Гора кочерыжек растет, но это совсем не то, за чем я сюда шел. Только картофельные очистки, предварительно вымытые и потом высушенные, можно есть. И это действительно пища! Пропущенные через мясорубку, они служат нам тем горьким, но съедобным «тестом», из которого мы делаем «котлеты». Мы кладем эти котлеты на тонкий слой кипящей воды на сковородке и, слегка посыпав солью, «жарим», а потом съедаем за ужином.

Я оглядываюсь — двор пуст. Собака, тихо повизгивая и косясь на большой бак, стоящий позади нас, крутит поджатым хвостом и тянет, тянет что-то примерзшее из кучи, упираясь что есть силы передними лапами в грязный снег. Почему она так боится этого бака?

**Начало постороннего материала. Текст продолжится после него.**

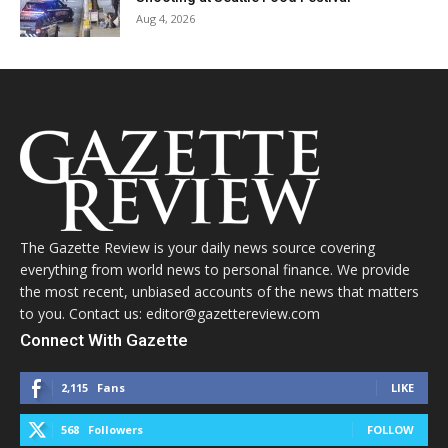
Aug 4, 2026
The Gazette Review is your daily news source covering
everything from world news to personal finance. We provide
the most recent, unbiased accounts of the news that matters
to you. Contact us: editor@gazettereview.com
Connect With Gazette
2,115
Fans
LIKE
568
Followers
FOLLOW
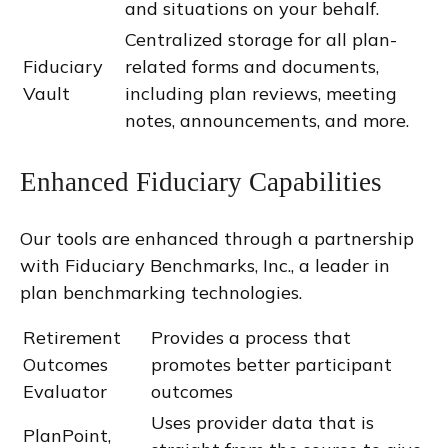
and situations on your behalf.
Centralized storage for all plan-
Fiduciary
related forms and documents,
Vault
including plan reviews, meeting
notes, announcements, and more.
Enhanced Fiduciary Capabilities
Our tools are enhanced through a partnership
with Fiduciary Benchmarks, Inc., a leader in
plan benchmarking technologies.
Retirement
Provides a process that
Outcomes
promotes better participant
Evaluator
outcomes
Uses provider data that is
PlanPoint,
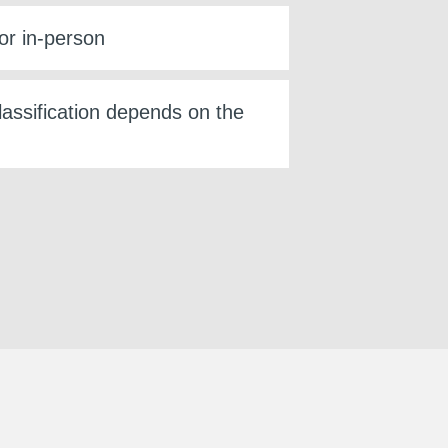
or in-person
lassification depends on the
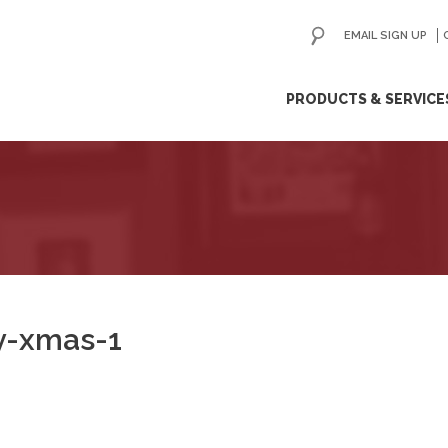
EMAIL SIGN UP
ip
PRODUCTS & SERVICE
ntent
ry-xmas-1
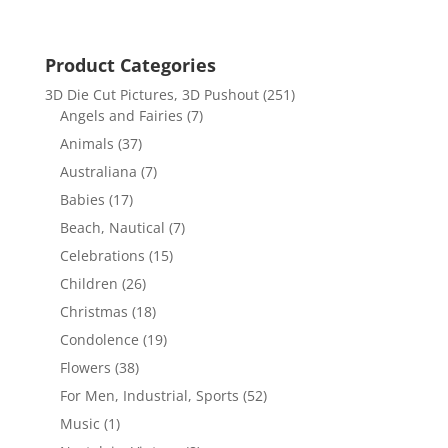
Product Categories
3D Die Cut Pictures, 3D Pushout
(251)
Angels and Fairies
(7)
Animals
(37)
Australiana
(7)
Babies
(17)
Beach, Nautical
(7)
Celebrations
(15)
Children
(26)
Christmas
(18)
Condolence
(19)
Flowers
(38)
For Men, Industrial, Sports
(52)
Music
(1)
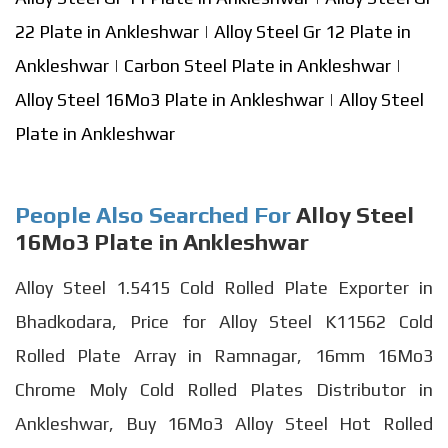
22 Plate in Ankleshwar
|
Alloy Steel Gr 12 Plate in
Ankleshwar
|
Carbon Steel Plate in Ankleshwar
|
Alloy Steel 16Mo3 Plate in Ankleshwar
|
Alloy Steel
Plate in Ankleshwar
People Also Searched For
Alloy Steel
16Mo3 Plate in Ankleshwar
Alloy Steel 1.5415 Cold Rolled Plate Exporter in
Bhadkodara, Price for Alloy Steel K11562 Cold
Rolled Plate Array in Ramnagar, 16mm 16Mo3
Chrome Moly Cold Rolled Plates Distributor in
Ankleshwar, Buy 16Mo3 Alloy Steel Hot Rolled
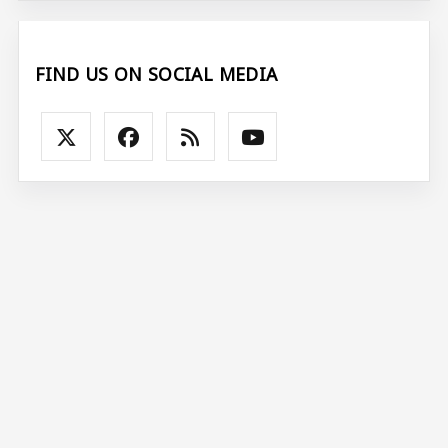
FIND US ON SOCIAL MEDIA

Входная дверь госпиталя приоткрывается.

— Эй, пацан!

Я подбегаю к двери, помогаю ее открыть. Человек в белом халате, неся перед собой таз, появляется в дверном проеме. Тяжелый удушливый запах, смешанный с теплом, ударяет мне в нос. Человек спрашивает:

— За очистками пришел? Собрано уж все. А ну — помоги! — И взглядом показывает мне на громадный бак с тяжелой крышкой, из-под которой несется неприятный сладковатый запах. Я с трудом поднимаю крышку, и мы оба непроизвольно отпрыгиваем — одна за другой оттуда со свирепым писком выскакивают здоровые крысы! Они отбегают в сторону и, встав на задние лапы, замирают.

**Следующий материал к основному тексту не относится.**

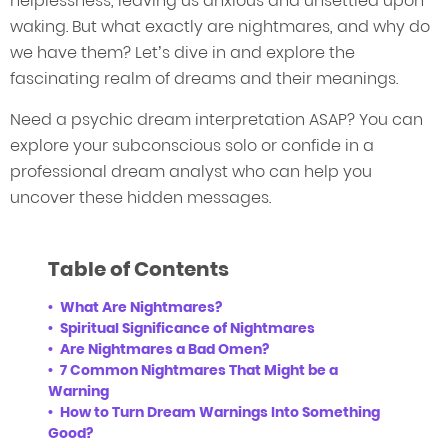
helplessness, leaving us anxious and unsettled upon
waking. But what exactly are nightmares, and why do
we have them? Let’s dive in and explore the
fascinating realm of dreams and their meanings.
Need a psychic dream interpretation ASAP? You can
explore your subconscious solo or confide in a
professional dream analyst who can help you
uncover these hidden messages.
Table of Contents
What Are Nightmares?
Spiritual Significance of Nightmares
Are Nightmares a Bad Omen?
7 Common Nightmares That Might be a
Warning
How to Turn Dream Warnings Into Something
Good?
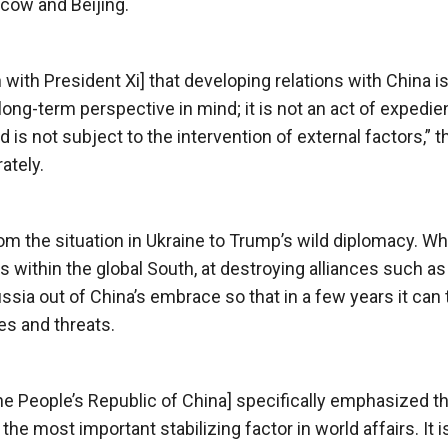
cow and Beijing.
 with President Xi] that developing relations with China is
ong-term perspective in mind; it is not an act of expedie
s not subject to the intervention of external factors,” t
ately.
rom the situation in Ukraine to Trump’s wild diplomacy. Whi
ies within the global South, at destroying alliances such as
ssia out of China’s embrace so that in a few years it can 
es and threats.
he People’s Republic of China] specifically emphasized th
e most important stabilizing factor in world affairs. It i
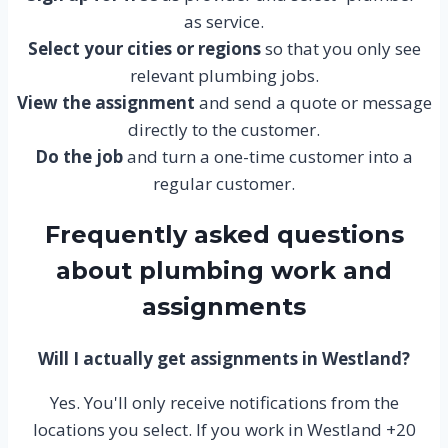
as service.
Select your cities or regions
so that you only see
relevant plumbing jobs.
View the assignment
and send a quote or message
directly to the customer.
Do the job
and turn a one-time customer into a
regular customer.
Frequently asked questions
about plumbing work and
assignments
Will I actually get assignments in Westland?
Yes. You'll only receive notifications from the
locations you select. If you work in Westland +20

— Падлы! — говорит санитар. Ветер отгибает марлю с таза. Я отворачиваюсь. — А ну — открой!

Я поддерживаю крышку, санитар быстро опрокидывает свой таз, и я слышу звук падающих кусков…

— Вот так…

Крысы, раскачиваясь на задних лапах, внимательно следят за каждым нашим движением. С матерной бранью санитар нагибается к земле, как бы ища камень, но они не двигаются. Взгляд мой падает на таз, стоящий на снегу: на нем следы крови, размазанные по краям. И тошнота поднимается у меня к горлу.

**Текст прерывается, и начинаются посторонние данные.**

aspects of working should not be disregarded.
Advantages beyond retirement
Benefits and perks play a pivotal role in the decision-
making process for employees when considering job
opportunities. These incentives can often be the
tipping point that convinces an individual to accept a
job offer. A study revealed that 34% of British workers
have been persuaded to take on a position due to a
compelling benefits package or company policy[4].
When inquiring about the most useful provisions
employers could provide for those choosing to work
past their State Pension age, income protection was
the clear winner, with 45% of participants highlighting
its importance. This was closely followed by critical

Закрыв глаза, я так стою какое-то время, пока ветер, донеся струю свежего воздуха, не возвращает мне силы. Хлопает дверь. Тени от домов легли по всему двору длинными полосами. Лед блестит под лунным светом. Не обращая на меня никакого внимания, крысы снова одна за другой залезают на край бака и прыгают внутрь.

Я иду к воротам. Та же собака тянет из кучи что-то длинное. В это время между двух столбов из белого камня, увенчанных старинными коваными фонарями с разбитыми стеклами, появляется темный силуэт.

— Слышь, сынок! — доносится шепот. Я едва понимаю его. Это скорее шипение с каким-то бульканьем. — Подойди, сынок!

Свет луны падает на человека. Боже! Как он изувечен! Все его лицо сине от пороха и изрыто рубцами и шрамами. Обожженные веки лишены ресниц, а подбородок под черной повязкой мал, как у ребенка. Я понимаю, что у него что-то с нижней челюстью. Его единственная нога обута в тапочек, из-под болтающейся на нем как на вешалке шинели белеет штанина кальсон.